Only Kermit wasn’t fixed.
“It was looking good, Doc,” Kermit’s mom told me on the phone, “but it’s come back. Can we do more antibiotics?” I agreed readily. Over the next few months, Kermit’s ranula resolved and recurred several times. At first I conjectured that he was simply repeatedly traumatizing the swollen tissue. The way the ranula bulged to one side, it was easily caught between his teeth when he chewed. But I finally had to accept the fact that conservative medical care was not working. I needed to get a good, long look under that tongue, something he resisted vehemently. Kermit needed to be anesthetized so we could do a thorough exam and follow up with appropriate surgical intervention. “If we find an obvious cause, like a tumor or foreign body, we can address that,” I explained, but I knew that odds were I would find neither of these things. “Sometimes we need to actually remove the affected salivary glands to cure this problem,” I continued. But excising salivary glands is neither minor nor without potential complications. Before going to such lengths, I suggested we proceed with a technique called marsupialization.
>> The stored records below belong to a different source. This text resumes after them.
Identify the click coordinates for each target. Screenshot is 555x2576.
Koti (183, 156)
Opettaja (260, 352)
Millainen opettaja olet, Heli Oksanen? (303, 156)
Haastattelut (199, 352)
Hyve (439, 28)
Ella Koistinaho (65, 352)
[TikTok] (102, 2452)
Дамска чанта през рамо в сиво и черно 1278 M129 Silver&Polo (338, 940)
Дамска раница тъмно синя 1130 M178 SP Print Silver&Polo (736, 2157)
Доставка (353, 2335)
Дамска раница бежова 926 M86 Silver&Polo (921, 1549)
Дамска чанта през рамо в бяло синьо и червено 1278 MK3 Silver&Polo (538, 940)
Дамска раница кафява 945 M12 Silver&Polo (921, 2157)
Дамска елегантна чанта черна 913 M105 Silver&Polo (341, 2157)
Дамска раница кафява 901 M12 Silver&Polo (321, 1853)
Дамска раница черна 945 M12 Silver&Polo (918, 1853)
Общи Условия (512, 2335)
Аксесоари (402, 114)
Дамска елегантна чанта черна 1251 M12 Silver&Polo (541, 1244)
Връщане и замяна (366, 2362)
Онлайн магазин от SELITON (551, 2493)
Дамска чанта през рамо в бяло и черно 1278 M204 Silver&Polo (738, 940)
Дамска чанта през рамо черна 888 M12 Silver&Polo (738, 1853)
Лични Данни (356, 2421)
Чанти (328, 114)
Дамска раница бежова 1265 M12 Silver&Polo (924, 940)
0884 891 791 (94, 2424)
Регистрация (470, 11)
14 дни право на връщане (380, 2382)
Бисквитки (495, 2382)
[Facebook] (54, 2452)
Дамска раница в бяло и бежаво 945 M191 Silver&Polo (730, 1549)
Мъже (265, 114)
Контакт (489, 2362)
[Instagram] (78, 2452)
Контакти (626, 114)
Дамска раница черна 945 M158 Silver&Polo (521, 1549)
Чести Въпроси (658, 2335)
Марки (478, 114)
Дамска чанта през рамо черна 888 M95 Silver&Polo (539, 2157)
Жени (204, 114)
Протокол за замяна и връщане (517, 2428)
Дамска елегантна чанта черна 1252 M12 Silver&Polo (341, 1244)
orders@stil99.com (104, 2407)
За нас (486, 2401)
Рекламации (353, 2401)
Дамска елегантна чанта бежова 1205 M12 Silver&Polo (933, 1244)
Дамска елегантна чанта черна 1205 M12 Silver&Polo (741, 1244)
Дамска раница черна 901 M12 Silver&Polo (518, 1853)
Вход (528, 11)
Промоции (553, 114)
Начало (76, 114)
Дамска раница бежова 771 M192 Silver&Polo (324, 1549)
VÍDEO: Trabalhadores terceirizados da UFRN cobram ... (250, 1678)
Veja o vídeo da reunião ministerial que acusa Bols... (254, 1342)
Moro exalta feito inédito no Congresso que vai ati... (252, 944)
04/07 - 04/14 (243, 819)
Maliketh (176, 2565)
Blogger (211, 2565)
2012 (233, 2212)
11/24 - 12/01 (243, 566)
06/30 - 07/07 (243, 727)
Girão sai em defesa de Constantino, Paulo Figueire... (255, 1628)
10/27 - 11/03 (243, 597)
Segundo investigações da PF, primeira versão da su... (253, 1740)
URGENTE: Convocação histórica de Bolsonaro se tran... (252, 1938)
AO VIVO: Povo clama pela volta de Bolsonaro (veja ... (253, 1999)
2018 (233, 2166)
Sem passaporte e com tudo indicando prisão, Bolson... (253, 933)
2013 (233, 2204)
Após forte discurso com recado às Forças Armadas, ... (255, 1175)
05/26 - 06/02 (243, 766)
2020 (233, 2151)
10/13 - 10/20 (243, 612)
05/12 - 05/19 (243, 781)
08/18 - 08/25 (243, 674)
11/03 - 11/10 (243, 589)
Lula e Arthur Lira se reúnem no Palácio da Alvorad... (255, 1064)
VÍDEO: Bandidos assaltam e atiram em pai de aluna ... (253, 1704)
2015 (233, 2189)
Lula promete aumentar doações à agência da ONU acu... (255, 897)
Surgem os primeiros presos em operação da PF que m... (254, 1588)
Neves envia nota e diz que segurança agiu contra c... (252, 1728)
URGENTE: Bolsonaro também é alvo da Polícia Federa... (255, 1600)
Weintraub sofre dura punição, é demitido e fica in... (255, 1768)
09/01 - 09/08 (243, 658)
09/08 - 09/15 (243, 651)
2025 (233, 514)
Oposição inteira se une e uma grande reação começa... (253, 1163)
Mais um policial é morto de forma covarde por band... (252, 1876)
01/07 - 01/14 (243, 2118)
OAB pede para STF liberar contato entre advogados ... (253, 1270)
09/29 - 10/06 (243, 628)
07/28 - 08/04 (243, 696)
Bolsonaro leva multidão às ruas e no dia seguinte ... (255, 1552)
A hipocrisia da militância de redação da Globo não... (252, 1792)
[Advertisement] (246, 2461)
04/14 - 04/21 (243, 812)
We now jump from frogs to kangaroos. Marsupials are “pouched” mammals like koala bears, kangaroos, and opossums. The poetic term “marsupialization” refers to a surgical procedure in which the surgeon creates an opening between the interior of a cyst and the exterior tissue, suturing it open so that the cyst can drain indefinitely. Kermit’s surgery went swimmingly. Rather than making a simple slit on the mucocoele, I removed a substantial rectangular window of excess tissue, extracting the gooey slime that filled the ranula, then suturing the edges of the window open in a way to provide ongoing drainage.
“There’s a chance that area could eventually fill back in,” I cautioned the family. “If that happens, we may have to proceed with surgically removing the salivary glands on that side.”
To date, however, Kermit is doing well. In our veterinary menagerie, the kangaroo technique on the froggy ranula seems to be working, and our little doggy is once again happy as a clam in mud at high tide.